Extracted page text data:
_ _ _ _ _ _ _

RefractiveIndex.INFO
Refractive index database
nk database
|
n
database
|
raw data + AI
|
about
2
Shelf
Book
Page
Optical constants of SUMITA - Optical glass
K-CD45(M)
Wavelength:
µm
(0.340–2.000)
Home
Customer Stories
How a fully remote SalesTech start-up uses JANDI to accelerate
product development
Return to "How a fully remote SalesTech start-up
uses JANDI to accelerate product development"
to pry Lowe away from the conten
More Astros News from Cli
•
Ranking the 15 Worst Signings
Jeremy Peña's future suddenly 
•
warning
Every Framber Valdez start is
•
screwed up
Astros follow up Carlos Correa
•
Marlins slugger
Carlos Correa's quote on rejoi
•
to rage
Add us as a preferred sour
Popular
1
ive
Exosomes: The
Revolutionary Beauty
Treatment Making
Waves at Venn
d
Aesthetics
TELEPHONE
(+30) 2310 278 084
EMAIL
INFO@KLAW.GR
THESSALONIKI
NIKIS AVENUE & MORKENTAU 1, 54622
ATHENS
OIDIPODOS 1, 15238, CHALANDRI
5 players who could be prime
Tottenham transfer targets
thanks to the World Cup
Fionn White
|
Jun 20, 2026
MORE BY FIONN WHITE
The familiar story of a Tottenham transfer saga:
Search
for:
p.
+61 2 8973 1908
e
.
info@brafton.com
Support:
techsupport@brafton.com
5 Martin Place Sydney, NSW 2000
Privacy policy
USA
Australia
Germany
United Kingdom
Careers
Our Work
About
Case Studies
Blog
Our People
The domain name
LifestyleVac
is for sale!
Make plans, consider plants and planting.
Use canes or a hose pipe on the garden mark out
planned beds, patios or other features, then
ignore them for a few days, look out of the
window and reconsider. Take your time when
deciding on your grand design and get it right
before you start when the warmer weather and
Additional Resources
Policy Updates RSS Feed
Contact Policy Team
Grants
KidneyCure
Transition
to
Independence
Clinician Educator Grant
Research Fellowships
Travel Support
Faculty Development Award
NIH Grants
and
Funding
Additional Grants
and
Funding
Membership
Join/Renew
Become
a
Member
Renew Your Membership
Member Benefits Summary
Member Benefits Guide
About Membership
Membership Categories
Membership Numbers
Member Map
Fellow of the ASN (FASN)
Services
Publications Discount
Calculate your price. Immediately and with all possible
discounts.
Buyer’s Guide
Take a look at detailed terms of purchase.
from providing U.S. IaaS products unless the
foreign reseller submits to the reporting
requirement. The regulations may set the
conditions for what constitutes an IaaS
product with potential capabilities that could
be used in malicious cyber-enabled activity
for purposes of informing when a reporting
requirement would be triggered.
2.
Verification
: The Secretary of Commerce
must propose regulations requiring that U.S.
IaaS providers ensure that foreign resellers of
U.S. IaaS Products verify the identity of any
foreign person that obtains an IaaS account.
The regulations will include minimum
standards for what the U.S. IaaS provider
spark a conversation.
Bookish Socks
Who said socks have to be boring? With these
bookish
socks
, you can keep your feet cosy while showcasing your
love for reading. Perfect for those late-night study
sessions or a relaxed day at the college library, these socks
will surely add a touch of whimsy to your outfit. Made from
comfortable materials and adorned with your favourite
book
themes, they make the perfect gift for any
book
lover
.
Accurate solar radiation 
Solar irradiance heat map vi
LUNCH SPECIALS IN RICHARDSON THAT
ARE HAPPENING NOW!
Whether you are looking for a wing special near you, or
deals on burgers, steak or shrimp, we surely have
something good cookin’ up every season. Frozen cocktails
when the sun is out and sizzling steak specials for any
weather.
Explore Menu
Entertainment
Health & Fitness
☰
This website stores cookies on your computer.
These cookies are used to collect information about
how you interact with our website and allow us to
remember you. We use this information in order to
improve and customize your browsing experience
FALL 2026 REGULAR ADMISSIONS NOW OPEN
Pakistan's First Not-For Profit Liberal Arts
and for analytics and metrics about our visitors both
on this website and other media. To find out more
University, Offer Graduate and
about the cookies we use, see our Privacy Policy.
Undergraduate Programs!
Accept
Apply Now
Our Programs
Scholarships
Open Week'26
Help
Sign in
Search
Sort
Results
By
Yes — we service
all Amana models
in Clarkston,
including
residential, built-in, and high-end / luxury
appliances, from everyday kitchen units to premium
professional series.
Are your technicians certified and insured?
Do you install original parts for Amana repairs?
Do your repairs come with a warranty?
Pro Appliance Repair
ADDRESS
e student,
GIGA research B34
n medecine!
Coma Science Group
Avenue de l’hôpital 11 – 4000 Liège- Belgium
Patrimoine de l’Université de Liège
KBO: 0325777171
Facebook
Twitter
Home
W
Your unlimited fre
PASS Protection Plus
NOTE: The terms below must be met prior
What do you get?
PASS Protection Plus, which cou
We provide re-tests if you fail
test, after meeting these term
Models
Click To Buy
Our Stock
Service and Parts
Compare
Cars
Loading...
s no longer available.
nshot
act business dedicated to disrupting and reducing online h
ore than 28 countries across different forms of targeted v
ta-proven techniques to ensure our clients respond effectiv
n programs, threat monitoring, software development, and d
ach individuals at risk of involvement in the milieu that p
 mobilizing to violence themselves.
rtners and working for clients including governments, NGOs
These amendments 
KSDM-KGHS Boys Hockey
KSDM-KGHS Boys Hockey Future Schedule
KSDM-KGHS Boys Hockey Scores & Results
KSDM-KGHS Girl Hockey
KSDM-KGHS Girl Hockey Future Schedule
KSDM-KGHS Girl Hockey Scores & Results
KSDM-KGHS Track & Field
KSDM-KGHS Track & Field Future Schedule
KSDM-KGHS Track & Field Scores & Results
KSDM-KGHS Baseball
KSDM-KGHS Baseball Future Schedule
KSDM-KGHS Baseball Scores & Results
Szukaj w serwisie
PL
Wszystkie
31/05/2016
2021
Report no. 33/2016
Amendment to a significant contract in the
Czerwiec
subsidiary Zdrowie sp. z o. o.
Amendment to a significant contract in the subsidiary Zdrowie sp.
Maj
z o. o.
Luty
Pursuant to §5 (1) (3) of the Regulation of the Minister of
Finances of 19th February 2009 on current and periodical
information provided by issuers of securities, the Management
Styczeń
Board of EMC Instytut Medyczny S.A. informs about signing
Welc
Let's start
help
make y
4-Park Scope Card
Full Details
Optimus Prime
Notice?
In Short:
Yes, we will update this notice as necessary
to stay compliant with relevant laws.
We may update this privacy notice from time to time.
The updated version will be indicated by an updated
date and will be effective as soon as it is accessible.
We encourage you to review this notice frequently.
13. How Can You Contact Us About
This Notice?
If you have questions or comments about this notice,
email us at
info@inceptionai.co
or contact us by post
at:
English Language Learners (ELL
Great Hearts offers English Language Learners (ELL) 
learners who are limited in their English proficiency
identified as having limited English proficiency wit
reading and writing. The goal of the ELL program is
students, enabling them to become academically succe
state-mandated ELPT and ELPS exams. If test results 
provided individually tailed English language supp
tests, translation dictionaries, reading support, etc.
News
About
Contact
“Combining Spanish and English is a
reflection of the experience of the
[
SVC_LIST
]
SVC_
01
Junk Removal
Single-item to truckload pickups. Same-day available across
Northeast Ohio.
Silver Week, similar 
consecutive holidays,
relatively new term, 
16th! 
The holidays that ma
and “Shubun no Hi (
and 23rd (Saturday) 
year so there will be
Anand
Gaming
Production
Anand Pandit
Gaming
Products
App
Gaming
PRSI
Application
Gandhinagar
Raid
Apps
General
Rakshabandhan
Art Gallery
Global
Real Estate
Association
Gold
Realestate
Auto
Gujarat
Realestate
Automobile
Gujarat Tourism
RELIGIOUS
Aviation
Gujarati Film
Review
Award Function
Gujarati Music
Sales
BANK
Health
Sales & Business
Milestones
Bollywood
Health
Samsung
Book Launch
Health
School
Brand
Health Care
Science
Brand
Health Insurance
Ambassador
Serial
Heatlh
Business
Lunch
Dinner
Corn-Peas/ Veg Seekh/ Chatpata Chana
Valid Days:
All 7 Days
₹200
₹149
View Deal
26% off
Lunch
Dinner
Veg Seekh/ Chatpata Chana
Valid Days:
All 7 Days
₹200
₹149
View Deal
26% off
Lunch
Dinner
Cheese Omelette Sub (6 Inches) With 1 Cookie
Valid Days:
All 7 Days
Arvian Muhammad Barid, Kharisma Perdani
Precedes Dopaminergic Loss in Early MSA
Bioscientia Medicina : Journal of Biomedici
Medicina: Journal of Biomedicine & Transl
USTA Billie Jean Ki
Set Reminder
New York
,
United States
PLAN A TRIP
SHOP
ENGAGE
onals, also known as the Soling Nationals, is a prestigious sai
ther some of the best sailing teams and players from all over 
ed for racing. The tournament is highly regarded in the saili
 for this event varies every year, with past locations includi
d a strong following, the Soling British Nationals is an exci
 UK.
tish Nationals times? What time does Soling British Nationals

_ _ _ _ _ _ _

With "will" as the string to match, show every line of the entries above that has it.

The regulations will include minimum
will surely add a touch of whimsy to your outfit. Made from
Yes, we will update this notice as necessary
The updated version will be indicated by an updated
date and will be effective as soon as it is accessible.
year so there will be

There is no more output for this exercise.